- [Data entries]
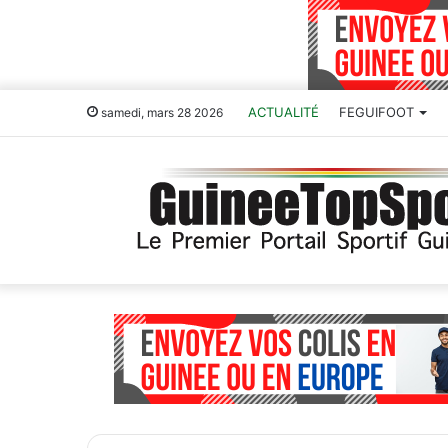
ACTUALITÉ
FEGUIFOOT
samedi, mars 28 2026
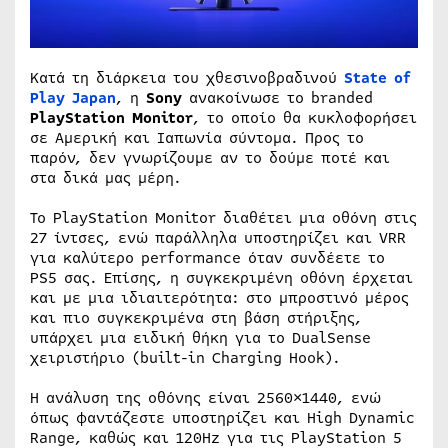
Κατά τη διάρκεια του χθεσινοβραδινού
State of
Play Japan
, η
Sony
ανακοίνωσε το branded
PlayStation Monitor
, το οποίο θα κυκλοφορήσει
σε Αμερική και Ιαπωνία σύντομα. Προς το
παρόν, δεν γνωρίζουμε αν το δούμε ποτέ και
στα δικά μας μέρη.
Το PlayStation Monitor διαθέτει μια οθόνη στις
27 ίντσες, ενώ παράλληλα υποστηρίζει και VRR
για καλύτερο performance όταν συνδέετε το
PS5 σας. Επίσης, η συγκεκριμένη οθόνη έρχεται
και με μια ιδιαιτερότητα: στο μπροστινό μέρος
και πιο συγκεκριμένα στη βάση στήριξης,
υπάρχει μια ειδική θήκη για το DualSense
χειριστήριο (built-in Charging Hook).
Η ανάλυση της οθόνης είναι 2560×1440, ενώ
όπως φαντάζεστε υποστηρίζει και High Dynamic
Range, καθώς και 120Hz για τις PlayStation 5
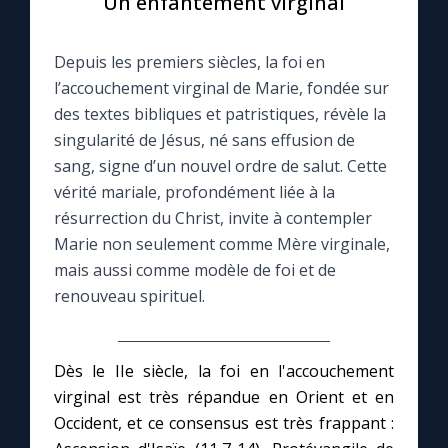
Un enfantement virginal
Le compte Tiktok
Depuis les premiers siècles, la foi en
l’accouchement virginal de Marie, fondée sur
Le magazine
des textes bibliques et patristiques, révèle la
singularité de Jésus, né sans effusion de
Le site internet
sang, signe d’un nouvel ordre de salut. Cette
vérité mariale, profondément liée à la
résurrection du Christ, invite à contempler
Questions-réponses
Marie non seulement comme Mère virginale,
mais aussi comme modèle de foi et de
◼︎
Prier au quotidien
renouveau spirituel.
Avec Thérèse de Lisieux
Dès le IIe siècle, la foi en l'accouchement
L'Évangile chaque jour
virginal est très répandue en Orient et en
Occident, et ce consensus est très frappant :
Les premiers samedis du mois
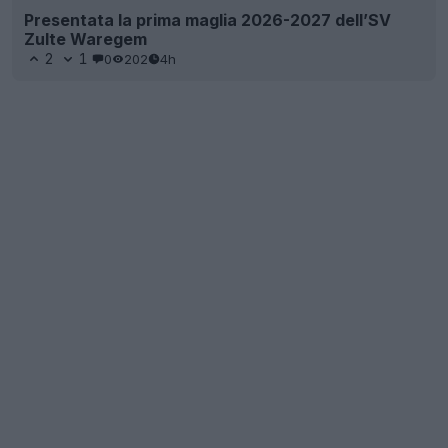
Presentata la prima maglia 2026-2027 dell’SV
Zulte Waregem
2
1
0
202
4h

- [Work to be completed] Repeat every record above exactly, but leave out any pictures.

- [Solution]
ACTUALITÉ
FEGUIFOOT
samedi, mars 28 2026
Κατά τη διάρκεια του χθεσινοβραδινού
State of
Play Japan
, η
Sony
ανακοίνωσε το branded
PlayStation Monitor
, το οποίο θα κυκλοφορήσει
σε Αμερική και Ιαπωνία σύντομα. Προς το
παρόν, δεν γνωρίζουμε αν το δούμε ποτέ και
στα δικά μας μέρη.
Το PlayStation Monitor διαθέτει μια οθόνη στις
27 ίντσες, ενώ παράλληλα υποστηρίζει και VRR
για καλύτερο performance όταν συνδέετε το
PS5 σας. Επίσης, η συγκεκριμένη οθόνη έρχεται
και με μια ιδιαιτερότητα: στο μπροστινό μέρος
και πιο συγκεκριμένα στη βάση στήριξης,
υπάρχει μια ειδική θήκη για το DualSense
χειριστήριο (built-in Charging Hook).
Η ανάλυση της οθόνης είναι 2560×1440, ενώ
όπως φαντάζεστε υποστηρίζει και High Dynamic
Range, καθώς και 120Hz για τις PlayStation 5
Un enfantement virginal
Le compte Tiktok
Depuis les premiers siècles, la foi en
l’accouchement virginal de Marie, fondée sur
Le magazine
des textes bibliques et patristiques, révèle la
singularité de Jésus, né sans effusion de
Le site internet
sang, signe d’un nouvel ordre de salut. Cette
vérité mariale, profondément liée à la
résurrection du Christ, invite à contempler
Questions-réponses
Marie non seulement comme Mère virginale,
mais aussi comme modèle de foi et de
◼︎
Prier au quotidien
renouveau spirituel.
Avec Thérèse de Lisieux
Dès le IIe siècle, la foi en l'accouchement
L'Évangile chaque jour
virginal est très répandue en Orient et en
Occident, et ce consensus est très frappant :
Les premiers samedis du mois
Presentata la prima maglia 2026-2027 dell’SV
Zulte Waregem
2
1
0
202
4h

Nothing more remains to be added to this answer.